I am writing some software, for my own learning experience, to convert astronomical coordinates to different frames of reference. An example of this would be conversion between ICRS which a lot of NASA data is supplied in automatically now, to Alt Azimuth, which is required for observation, based on the current time and geographic location.
From my prior studies of coordinate frames while I attended university, I know that all coordinate frames can be represented as a series of Matrix transformations from a "base" frame of reference. For instance, rotations around the X,Y,Z axis and a translation. For simplicity, these transformations are often all combined into a single affine transformation matrix like seen below where the blue section is the rotation matrix, the red is the translation, and the green is the scale.
This leads me to believe that I should be able to represent conversions from ICRS to Alt Azimuth in much the same way, though the transformation matrix will change with time/location. Based on this, the transformation matrix should look something like below where each rotation needed to create the overall transformation is a function of time, latitude, and longitude.

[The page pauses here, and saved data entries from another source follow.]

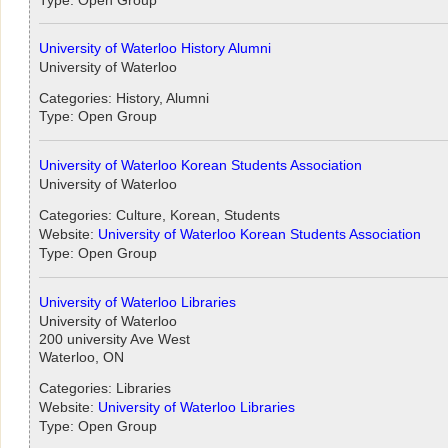
University of Waterloo History Alumni
University of Waterloo
Categories: History, Alumni
Type: Open Group
University of Waterloo Korean Students Association
University of Waterloo
Categories: Culture, Korean, Students
Website:
University of Waterloo Korean Students Association
Type: Open Group
University of Waterloo Libraries
University of Waterloo
200 university Ave West
Waterloo, ON
Categories: Libraries
Website:
University of Waterloo Libraries
Type: Open Group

M = Rx(t, lat, lon) * Ry(t, lat, lon) * Rz(t, lat, lon)
However, in my googling of this topic all I can find is how to use AstroPy's built in functions to convert between different frames of reference. This is not all that useful to me as I actually want to learn about these transformations, not just be able to perform them. While I could study the AstroPy source code, it's such a massive library with a lot of interconnecting parts that understanding this one topic would take a huge time investment.
Does anyone have any experience with the mathematics involved in performing such a conversion, references to articles, or recommended textbooks that discuss the topic of conversion between different coordinate systems specifically those using a matrix format for the context of astronomy?